┌─ SOURCE DATA

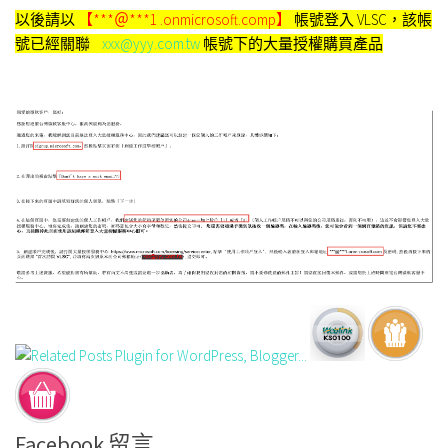
以後請以
【***＠***1 .onmicrosoft.comp】
帳號登入 VLSC，該帳
號已經關聯
xxx@yyy.com.tw
帳號下的大量授權購買產品
Facebook 留言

└─

Would you please give the material above again, unchanged but without pictures?

以後請以
【***＠***1 .onmicrosoft.comp】
帳號登入 VLSC，該帳
號已經關聯
xxx@yyy.com.tw
帳號下的大量授權購買產品
Facebook 留言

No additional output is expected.